Besides natural ingredients to add flavor, only two ingredients should be listed on the label: medium-chain triglycerides and a carrier (preferably acacia fiber).

If you can't verify that an MCT powder supplement meets these criteria, look elsewhere. Spending a little extra on a quality product can help you reap the full benefits of MCTs.


And what are these benefits?

We explain some of them.

How MCT oil affects your brain.

MCT oil has been shown to significantly improve memory and overall brain health in people with functional brain problems such as brainfog [2] and even people with mild to moderate Alzheimer's disease who had the APOE4 gene [3]. 

How MCT oil can help with ketosis.

Limiting carbs and increasing healthy fats like MCT is the secret to ketosis (converting your body into a fatburning machine). [4]

MCT oil is absorbed quickly, which increases energy, and is an easy way to increase ketones. [5] These fats are so good at increasing ketosis that they continue to do their job even in the presence of a higher intake of carbohydrates (e.g., paired with a plate of rice). [6]

How MCT oil boosts your immune system.

Lauric acid (C12) and caprylic acid are mainly found in coconut oil and you won't easily find them in an MCT oil or powder. However, it is interesting to mention them because they are often used by health care providers to fight bacteria, viruses and fungi. Caprylic Acid Capsules are you see back part of a candida treatment. [7]

How MCT oil improves a workout.

Want to take your workouts to the next level? Research has shown that supplementing with MCT oil, the amino acid leucine (found in collagen powder, among others), and vitamin D increases muscle strength. [8]

How MCT oil can help you with weight loss.

It works like this:

- They make you feel fuller faster, so you need to eat less. [9]
- They increase your metabolic rate. [10]
- They reduce the conversion of excess carbohydrates into fats. [11]

And we list some more benefits.

MCT oils help you absorb omegas better [12], balance blood sugar [13], balance cholesterol [14] and keep your liver healthy [15].

In short, plenty of reason to start with MCT supplementation.


How to apply MCTs in your daily routine

Want to know how to apply NoordCode’s Pure C8 MCT Powder to your daily routine?

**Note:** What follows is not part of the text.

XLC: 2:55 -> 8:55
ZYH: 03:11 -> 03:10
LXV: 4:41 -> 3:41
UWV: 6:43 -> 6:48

We will give you some ideas.

- During fasting: strict fasting does not allow calories - some argue that even tea and black coffee is not allowed - but with a mild form of fasting you can use a teaspoon of MCT powder or oil to increase ketone production, suppress your appetite and thus prolong fasting.

- In beverages: a scoop of MCT powder in your coffee, tea, juice or smoothie gives you satiety and adds a creamy texture. You'll find some special recipes for a Bulletproof coffee here.

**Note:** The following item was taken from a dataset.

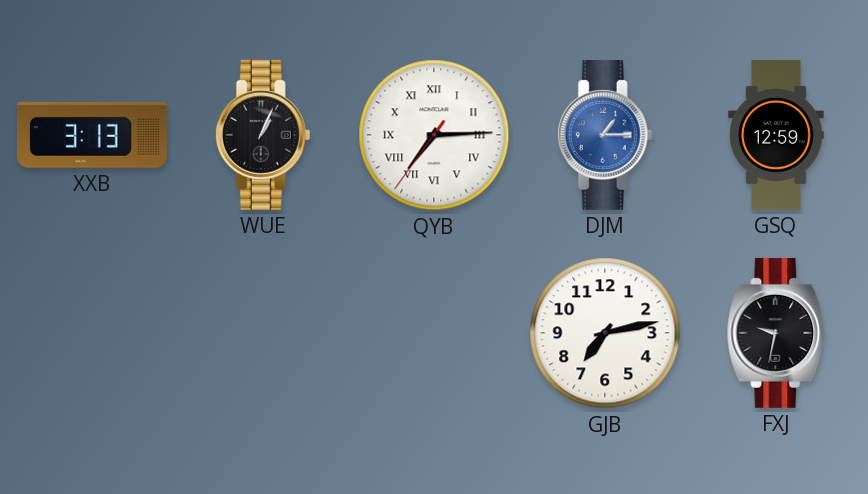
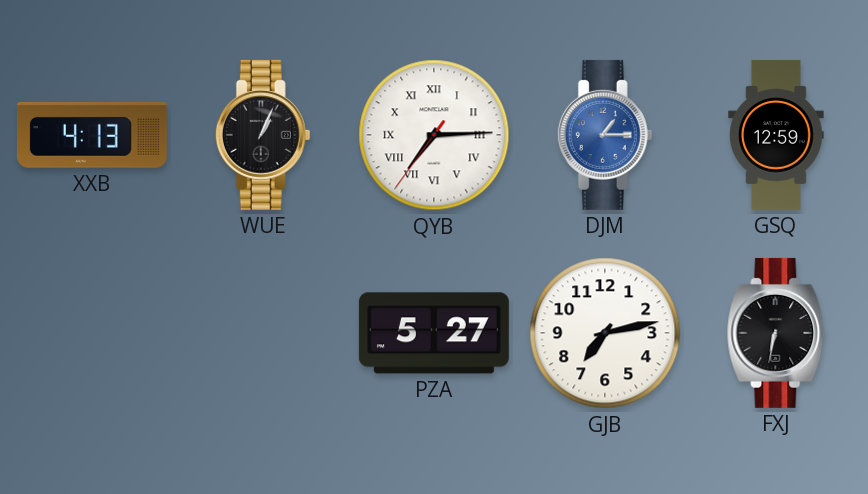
XXB: 3:13 -> 4:13
PZA: none -> 5:27
FXJ: 9:32 -> 6:32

- In meals: you can add MCT powder to meals. Not to top your steak with, but a stew or soup will do. The powder is heat resistant up to 180 degrees, tasteless and acts as a thickener. 

- In baked goods: because the powder is heat resistant, it makes an excellent ingredient to use in keto treats.

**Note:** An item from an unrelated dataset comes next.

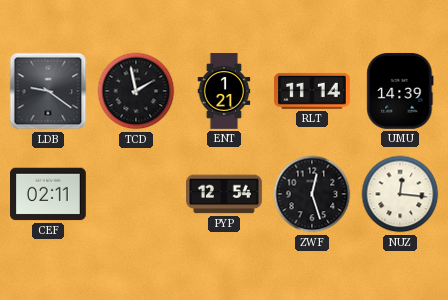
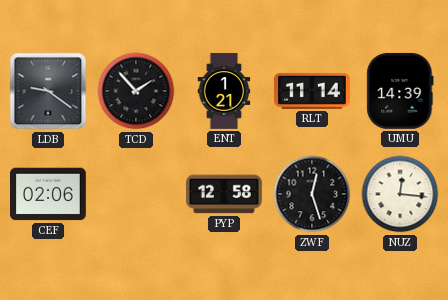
TCD: 1:58 -> 1:53
CEF: 02:11 -> 02:06
PYP: 12:54 -> 12:58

- Pre- and post-workout: MCT powder acts as a great pre-workout supplement. It improves focus during the workout and enhances physical performance. You can add it to a smoothie or mix it with water or other beverages pre-workout, or use it after a workout to stimulate recovery.

- In combination with other supplements: you can use MCT powder with exogenous ketones to further stimulate ketone production. In combination with collagen it reduces inflammation and promotes healing.


Whether you go for a powder or the oil: both give you the health benefits. A MCT powder has a creamy taste, is easier to travel or use in the office, and you'll most likely avoid disaster pants. The downside is that a powder form is more expensive than an oil and all the research into the health benefits has been done with an oil. Whatever you choose, always go for high quality.